I touch the future. I teach.

– Christa McAuliffe

A lady sat across from me today and told me the story of how she came to be in the classroom this year.

She began the year in a role that had her coaching other teachers in her school. Out of the classroom, her goal was to help her colleagues improve their practice.

Not unlike many school districts across the country, this teacher’s school experienced a workforce reduction due to budget constraints.

In October, she was asked to enter the classroom again.

I listened sympathetically as she explained her growth as a teacher had been put on hold this year as she attempted to create order and structure in a classroom that had already seen two other teachers in as many months of school.

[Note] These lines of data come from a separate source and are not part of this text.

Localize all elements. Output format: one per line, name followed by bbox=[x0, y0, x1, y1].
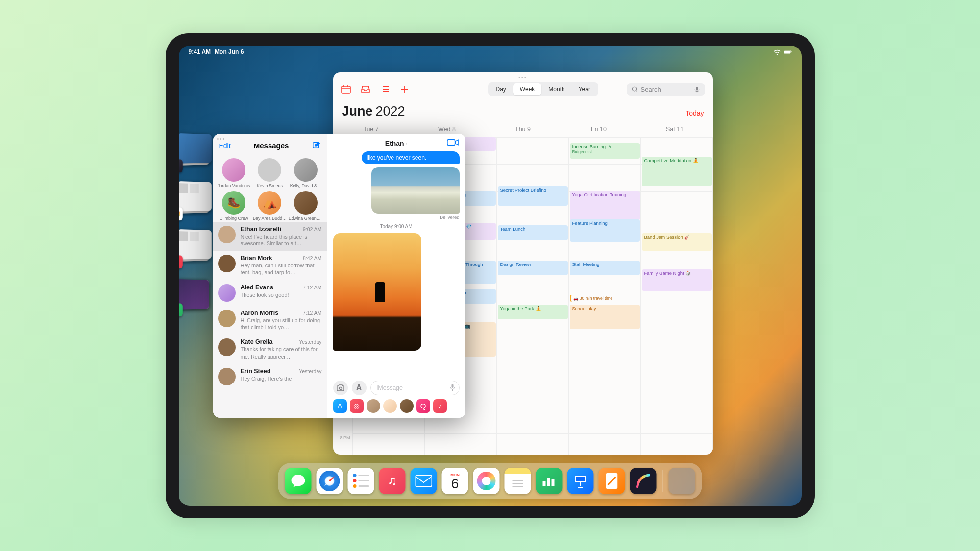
day-header[interactable]: Fri 10 bbox=[561, 123, 637, 137]
chevron-right-icon: › bbox=[406, 141, 408, 146]
dock-photos[interactable] bbox=[473, 468, 500, 494]
svg-rect-2 bbox=[791, 51, 791, 52]
dock-messages[interactable] bbox=[285, 468, 312, 494]
calendar-event[interactable]: Band Jam Session 🎸 bbox=[642, 233, 712, 251]
conversation-item[interactable]: Ethan Izzarelli9:02 AMNice! I've heard t… bbox=[213, 222, 327, 251]
app-strip-fitness[interactable]: ◎ bbox=[350, 399, 364, 413]
stage-manager-strip: ✦ ♪ ▥ bbox=[179, 134, 213, 312]
dock-pages[interactable] bbox=[599, 468, 625, 494]
seg-month[interactable]: Month bbox=[541, 83, 571, 95]
pinned-conversation[interactable]: Jordan Vandnais bbox=[217, 158, 251, 188]
calendar-event[interactable]: Competitive Meditation 🧘 bbox=[642, 157, 712, 186]
camera-button[interactable] bbox=[333, 381, 348, 395]
conversation-item[interactable]: Erin SteedYesterdayHey Craig, Here's the bbox=[213, 364, 327, 389]
app-strip-search[interactable]: Q bbox=[416, 399, 430, 413]
day-header[interactable]: Thu 9 bbox=[485, 123, 561, 137]
calendar-add-icon[interactable] bbox=[400, 85, 410, 94]
compose-button[interactable] bbox=[312, 141, 321, 151]
conversation-item[interactable]: Brian Mork8:42 AMHey man, can I still bo… bbox=[213, 251, 327, 280]
imessage-app-strip[interactable]: A ◎ Q ♪ bbox=[327, 399, 466, 418]
app-strip-store[interactable]: A bbox=[333, 399, 347, 413]
calendar-list-icon[interactable] bbox=[380, 85, 390, 94]
calendar-event[interactable]: Yoga in the Park 🧘 bbox=[498, 305, 568, 319]
status-date: Mon Jun 6 bbox=[215, 48, 244, 55]
calendar-title-row: June 2022 Today bbox=[333, 99, 713, 123]
calendar-event[interactable]: Team Lunch bbox=[498, 225, 568, 240]
thread-contact-name[interactable]: Ethan bbox=[385, 140, 404, 147]
calendar-event[interactable]: Design Review bbox=[498, 261, 568, 275]
stage-pile-freeform[interactable]: ✦ bbox=[179, 133, 211, 168]
calendar-event[interactable]: Secret Project Briefing bbox=[498, 186, 568, 206]
sent-image-attachment[interactable] bbox=[371, 167, 460, 214]
dock-numbers[interactable] bbox=[536, 468, 563, 494]
day-column[interactable] bbox=[497, 137, 569, 455]
dock-mail[interactable] bbox=[411, 468, 437, 494]
calendar-view-segmented[interactable]: Day Week Month Year bbox=[488, 82, 598, 96]
seg-year[interactable]: Year bbox=[572, 83, 597, 95]
received-image-attachment[interactable] bbox=[333, 233, 421, 351]
app-strip-music[interactable]: ♪ bbox=[433, 399, 447, 413]
status-bar: 9:41 AM Mon Jun 6 bbox=[179, 46, 802, 58]
calendar-event[interactable]: 🚗 30 min travel time bbox=[570, 295, 640, 302]
calendar-search-input[interactable]: Search bbox=[627, 83, 705, 96]
search-icon bbox=[632, 86, 638, 93]
calendar-month: June bbox=[342, 104, 373, 119]
conversation-item[interactable]: Aaron Morris7:12 AMHi Craig, are you sti… bbox=[213, 306, 327, 335]
window-handle-icon[interactable]: ••• bbox=[217, 136, 226, 142]
svg-rect-5 bbox=[696, 87, 698, 91]
window-handle-icon[interactable]: ••• bbox=[518, 74, 527, 80]
pinned-conversation[interactable]: Edwina Greena… bbox=[289, 191, 323, 221]
pinned-row: 🥾Climbing Crew⛺Bay Area Budd…Edwina Gree… bbox=[213, 189, 327, 222]
svg-rect-1 bbox=[784, 50, 790, 53]
seg-week[interactable]: Week bbox=[513, 83, 541, 95]
dock-notes[interactable] bbox=[505, 468, 531, 494]
calendar-inbox-icon[interactable] bbox=[361, 85, 370, 94]
ipad-device-frame: 9:41 AM Mon Jun 6 ✦ ♪ bbox=[166, 33, 815, 518]
message-input[interactable]: iMessage bbox=[370, 381, 460, 395]
stage-pile-photos[interactable] bbox=[179, 181, 211, 216]
svg-point-8 bbox=[339, 387, 342, 389]
pinned-conversation[interactable]: 🥾Climbing Crew bbox=[217, 191, 251, 221]
pinned-conversation[interactable]: Kelly, David &… bbox=[289, 158, 323, 188]
seg-day[interactable]: Day bbox=[489, 83, 513, 95]
dock-music[interactable]: ♫ bbox=[379, 468, 406, 494]
dock: ♫ MON6 bbox=[278, 463, 702, 499]
message-thread[interactable]: like you've never seen. Delivered Today … bbox=[327, 151, 466, 377]
dock-calendar[interactable]: MON6 bbox=[442, 468, 468, 494]
pinned-conversation[interactable]: ⛺Bay Area Budd… bbox=[252, 191, 287, 221]
app-strip-memoji-2[interactable] bbox=[383, 399, 397, 413]
app-store-button[interactable]: A bbox=[352, 381, 367, 395]
calendar-event[interactable]: School play bbox=[570, 305, 640, 329]
calendar-event[interactable]: Feature Planning bbox=[570, 219, 640, 242]
messages-window[interactable]: ••• Edit Messages Jordan VandnaisKevin S… bbox=[213, 134, 466, 418]
day-header[interactable]: Sat 11 bbox=[637, 123, 713, 137]
dictation-icon[interactable] bbox=[450, 384, 455, 391]
facetime-button[interactable] bbox=[447, 139, 459, 148]
pinned-conversation[interactable]: Kevin Smeds bbox=[252, 158, 287, 188]
dock-reminders[interactable] bbox=[348, 468, 374, 494]
stage-pile-numbers[interactable]: ▥ bbox=[179, 277, 211, 312]
messages-thread-pane: Ethan › like you've never seen. Delivere… bbox=[327, 134, 466, 418]
edit-button[interactable]: Edit bbox=[219, 142, 231, 150]
calendar-today-button[interactable]: Today bbox=[686, 109, 704, 117]
microphone-icon[interactable] bbox=[694, 86, 700, 93]
dock-procreate[interactable] bbox=[630, 468, 657, 494]
calendar-event[interactable]: Yoga Certification Training bbox=[570, 191, 640, 220]
ipad-screen: 9:41 AM Mon Jun 6 ✦ ♪ bbox=[179, 46, 802, 506]
calendar-event[interactable]: Family Game Night 🎲 bbox=[642, 269, 712, 291]
status-time: 9:41 AM bbox=[189, 48, 211, 55]
dock-recent-apps[interactable] bbox=[669, 468, 695, 494]
conversation-item[interactable]: Kate GrellaYesterdayThanks for taking ca… bbox=[213, 335, 327, 364]
app-strip-memoji-1[interactable] bbox=[367, 399, 380, 413]
svg-point-4 bbox=[632, 87, 636, 91]
message-input-row: A iMessage bbox=[327, 377, 466, 399]
dock-keynote[interactable] bbox=[567, 468, 594, 494]
app-strip-memoji-3[interactable] bbox=[400, 399, 414, 413]
calendar-event[interactable]: Incense Burning 🕯Ridgecrest bbox=[570, 143, 640, 159]
stage-pile-music[interactable]: ♪ bbox=[179, 229, 211, 264]
svg-rect-11 bbox=[543, 481, 546, 486]
calendar-event[interactable]: Staff Meeting bbox=[570, 261, 640, 275]
conversation-item[interactable]: Aled Evans7:12 AMThese look so good! bbox=[213, 280, 327, 306]
calendar-today-icon[interactable] bbox=[341, 85, 351, 94]
dock-safari[interactable] bbox=[317, 468, 343, 494]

As she explained the difficulties of grappling with unexpectedly teaching two separate disciplines, I understood her frustration.

What I could not abide and what has me seething long after our conversation was the way she described the call to return to the classroom.

“It was like a slap in the face.”

No. It wasn’t.

It was a call to return to the classroom. It was the entrusting of the children of others into your care. It was continued employment in the face of layoffs of colleagues.

It was a chance to make an impossible world possible for a child. It was the call to teach.

And, yes, it was difficult and a divergence from the plan at the beginning of the year. Yes, it required growth and stress and sacrifice.

I have and will continue to spend time and energy working against systems so broken that they produce schools and teachers like this.

Today, though, those systems were not sitting across from me.

It is far too difficult to criticize teachers today and receive the title of champion in return for your efforts.

In a moment in time when so very little is expected of teachers, when a teacher is simultaneously the most important factor in the classroom and the least trusted, the profession could do without maligning from within.

Teachers across the country who want nothing more than to build classrooms of caring, learning and inquiry next year are searching desperately for places to teach.

Meanwhile, children are being packed into larger and larger classes, receiving less and less personal attention.

That is the slap in the face.

The fact that this woman has a place to teach, that is a gift.